Abstract

AbstractCloud-top height (CTH) and cloud-top temperature (CTT) retrieved from the Himawari-8 observations are evaluated using the active shipborne radar–lidar observations derived from the 31-day Clouds, Aerosols, Precipitation Radiation and Atmospheric Composition over the Southern Ocean (CAPRICORN) experiment in 2016 and 1-yr observations from the spaceborne Cloud–Aerosol Lidar with Orthogonal Polarization (CALIOP) cloud product over a large sector of the Southern Ocean. The results show that the Himawari-8 CTH (CTT) retrievals agree reasonably well with both the shipborne estimates, with a correlation coefficient of 0.837 (0.820), a mean bias error of 0.226 km (−2.526°C), and an RMSE of 1.684 km (10.069°C). In the comparison with CALIOP, the corresponding quantities are found to be 0.786 (0.480), −0.570 km (1.343°C), and 2.297 km (25.176°C). The Himawari-8 CTH (CTT) generally falls between the physical CTHs observed by CALIOP and the shipborne radar–lidar estimates. However, major systematic biases are also identified.
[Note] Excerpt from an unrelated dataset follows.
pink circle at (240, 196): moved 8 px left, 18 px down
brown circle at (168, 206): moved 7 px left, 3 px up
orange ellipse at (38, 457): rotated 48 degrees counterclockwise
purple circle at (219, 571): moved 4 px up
These errors include (i) a low (warm) bias in CTH (CTT) for warm liquid cloud type, (ii) a cold bias in CTT for supercooled liquid water cloud type, (iii) a lack of CTH at ~3 km that does not have a corresponding gap in CTT, (iv) a tendency of misclassifying some low-/mid-top clouds as cirrus and overlap cloud types, and (v) a saturation of CTH (CTT) around 10 km (−40°C), particularly for cirrus and overlap cloud types. Various challenges that underpin these biases are also explored, including the potential of parallax bias, low-level inversion, and cloud heterogeneity.